Document layout analysis data
--- START ---

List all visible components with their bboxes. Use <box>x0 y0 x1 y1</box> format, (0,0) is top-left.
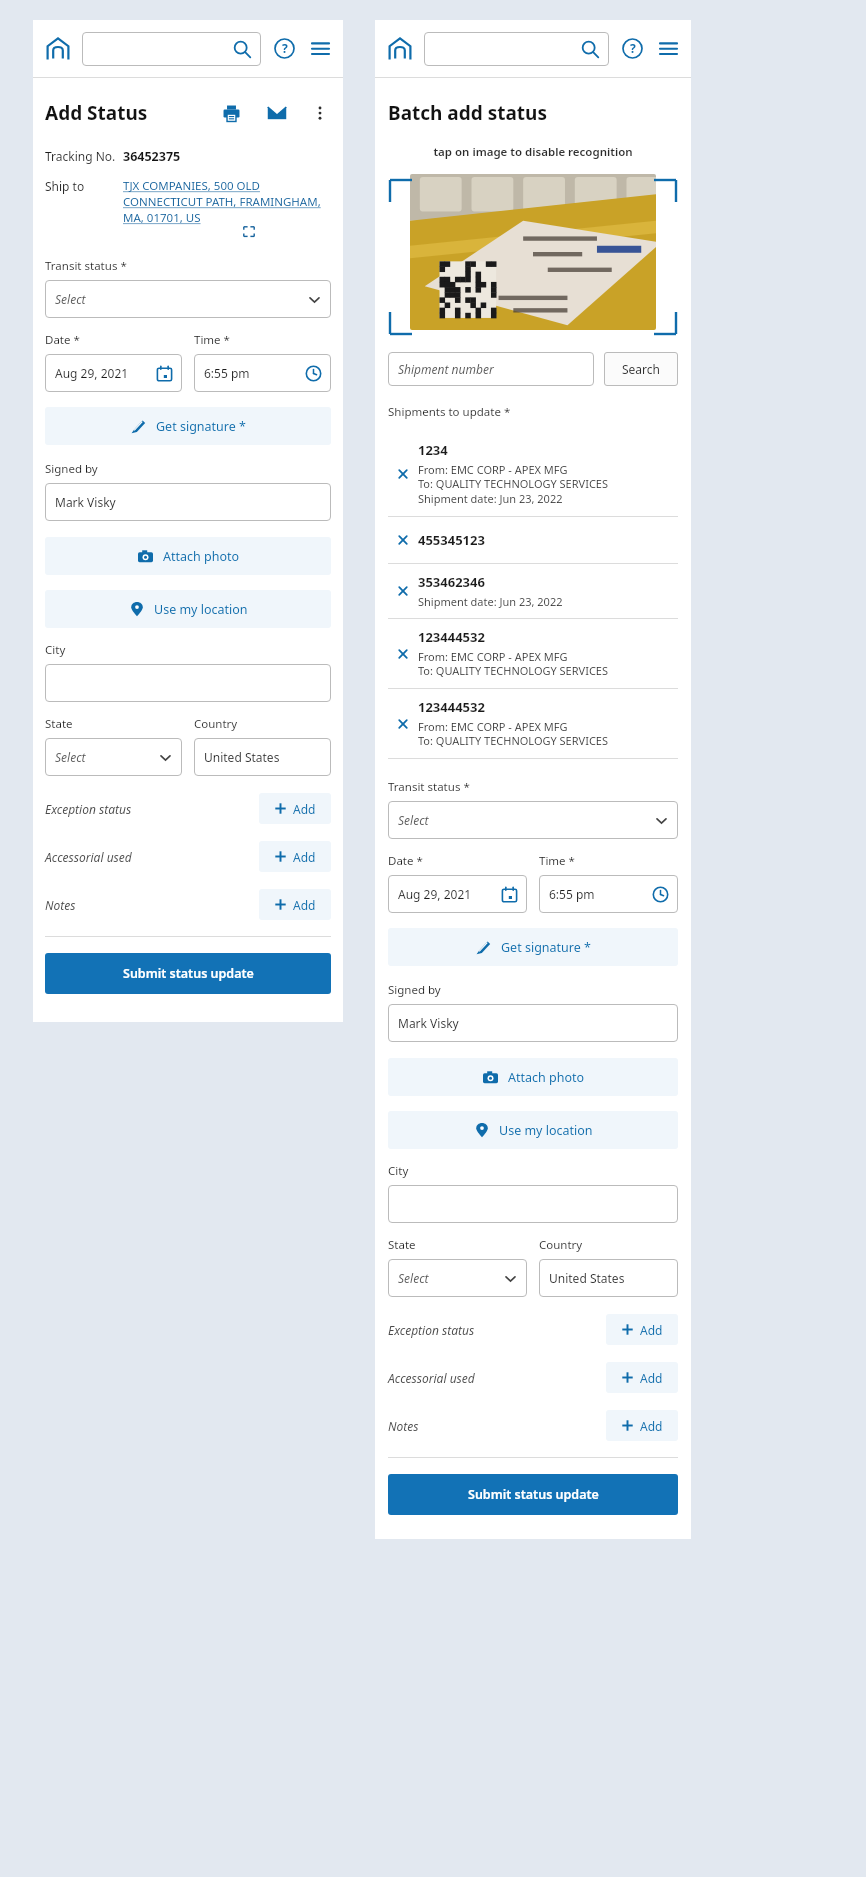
button[interactable]: Use my location <box>388 1111 678 1149</box>
button[interactable]: Remove 455345123 <box>388 517 678 563</box>
button[interactable]: Parcel label photo <box>410 174 656 330</box>
button[interactable]: Remove 123444532 <box>388 619 678 688</box>
button[interactable]: 6:55 pm <box>539 875 678 913</box>
button[interactable]: Email <box>267 103 287 123</box>
staticText: Aug 29, 2021 <box>55 365 129 381</box>
staticText: Transit status * <box>45 258 127 274</box>
staticText: 1234 <box>418 441 448 459</box>
staticText: Add <box>640 1322 663 1338</box>
staticText: Shipment number <box>398 361 494 377</box>
staticText: ? <box>282 40 288 57</box>
staticText: Add Status <box>45 100 222 126</box>
staticText: United States <box>204 749 280 765</box>
button[interactable]: Submit status update <box>45 953 331 994</box>
button[interactable]: Home <box>45 36 71 62</box>
staticText: Shipment date: Jun 23, 2022 <box>418 594 563 609</box>
staticText: Use my location <box>154 601 248 618</box>
staticText: Submit status update <box>468 1486 599 1503</box>
staticText: Exception status <box>388 1322 606 1338</box>
button[interactable]: United States <box>194 738 331 776</box>
button[interactable]: Select <box>388 801 678 839</box>
staticText: State <box>45 716 73 732</box>
button[interactable]: Search <box>82 32 261 66</box>
button[interactable]: 6:55 pm <box>194 354 331 392</box>
button[interactable]: Remove 1234 <box>397 468 409 480</box>
staticText: Accessorial used <box>45 849 259 865</box>
button[interactable]: Search <box>424 32 609 66</box>
staticText: Add <box>640 1370 663 1386</box>
button[interactable]: Remove 123444532 <box>397 648 409 660</box>
button[interactable] <box>45 664 331 702</box>
button[interactable]: Print <box>222 104 241 123</box>
staticText: Signed by <box>45 461 98 477</box>
staticText: Signed by <box>388 982 441 998</box>
button[interactable]: Shipment number <box>388 352 594 386</box>
staticText: Add <box>293 897 316 913</box>
button[interactable]: Menu <box>310 38 331 59</box>
button[interactable]: Aug 29, 2021 <box>45 354 182 392</box>
staticText: 353462346 <box>418 573 485 591</box>
button[interactable]: Attach photo <box>45 537 331 575</box>
button[interactable]: Home <box>387 36 413 62</box>
button[interactable]: Attach photo <box>388 1058 678 1096</box>
staticText: United States <box>549 1270 625 1286</box>
button[interactable]: Remove 123444532 <box>397 718 409 730</box>
staticText: 455345123 <box>418 531 485 549</box>
button[interactable]: TJX COMPANIES, 500 OLD CONNECTICUT PATH,… <box>123 178 321 226</box>
staticText: Attach photo <box>163 548 240 565</box>
staticText: Get signature * <box>156 418 246 435</box>
button[interactable]: Get signature * <box>388 928 678 966</box>
staticText: tap on image to disable recognition <box>388 144 678 160</box>
button[interactable]: Menu <box>658 38 679 59</box>
button[interactable]: Add <box>606 1314 678 1345</box>
staticText: Mark Visky <box>55 494 116 510</box>
staticText: Time * <box>194 332 230 348</box>
button[interactable]: Add <box>259 793 331 824</box>
staticText: Country <box>539 1237 583 1253</box>
staticText: City <box>45 642 66 658</box>
button[interactable]: Remove 123444532 <box>388 689 678 758</box>
staticText: 123444532 <box>418 628 485 646</box>
staticText: Shipments to update * <box>388 404 511 420</box>
staticText: From: EMC CORP - APEX MFG To: QUALITY TE… <box>418 719 609 749</box>
button[interactable]: Add <box>606 1362 678 1393</box>
button[interactable]: Remove 455345123 <box>397 534 409 546</box>
button[interactable]: More options <box>311 104 329 122</box>
button[interactable]: Help <box>274 38 295 59</box>
staticText: Batch add status <box>388 100 547 126</box>
button[interactable]: United States <box>539 1259 678 1297</box>
staticText: Date * <box>388 853 423 869</box>
staticText: Add <box>293 801 316 817</box>
staticText: Country <box>194 716 238 732</box>
staticText: Select <box>398 1270 429 1286</box>
staticText: Add <box>293 849 316 865</box>
button[interactable]: Select <box>45 280 331 318</box>
button[interactable]: Search <box>604 352 678 386</box>
button[interactable]: Mark Visky <box>388 1004 678 1042</box>
button[interactable]: Help <box>622 38 643 59</box>
staticText: City <box>388 1163 409 1179</box>
button[interactable]: Mark Visky <box>45 483 331 521</box>
button[interactable]: Remove 353462346 <box>388 564 678 618</box>
button[interactable]: Aug 29, 2021 <box>388 875 527 913</box>
button[interactable]: Remove 353462346 <box>397 585 409 597</box>
button[interactable]: Add <box>259 841 331 872</box>
button[interactable]: Add <box>259 889 331 920</box>
button[interactable]: Expand address <box>243 226 255 238</box>
staticText: Date * <box>45 332 80 348</box>
button[interactable] <box>388 1185 678 1223</box>
button[interactable]: Remove 1234 <box>388 432 678 516</box>
staticText: From: EMC CORP - APEX MFG To: QUALITY TE… <box>418 649 609 679</box>
staticText: Select <box>55 291 86 307</box>
staticText: TJX COMPANIES, 500 OLD CONNECTICUT PATH,… <box>123 178 321 226</box>
button[interactable]: Submit status update <box>388 1474 678 1515</box>
button[interactable]: Use my location <box>45 590 331 628</box>
staticText: Aug 29, 2021 <box>398 886 472 902</box>
button[interactable]: Select <box>45 738 182 776</box>
button[interactable]: Add <box>606 1410 678 1441</box>
button[interactable]: Get signature * <box>45 407 331 445</box>
button[interactable]: Select <box>388 1259 527 1297</box>
staticText: Tracking No. <box>45 148 123 164</box>
staticText: Search <box>622 361 660 377</box>
staticText: Submit status update <box>123 965 254 982</box>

--- END ---

Before answering, count every line of the records that contains "update"; the answer is that number and nothing more.

## RESULT FOR THIS TASK
5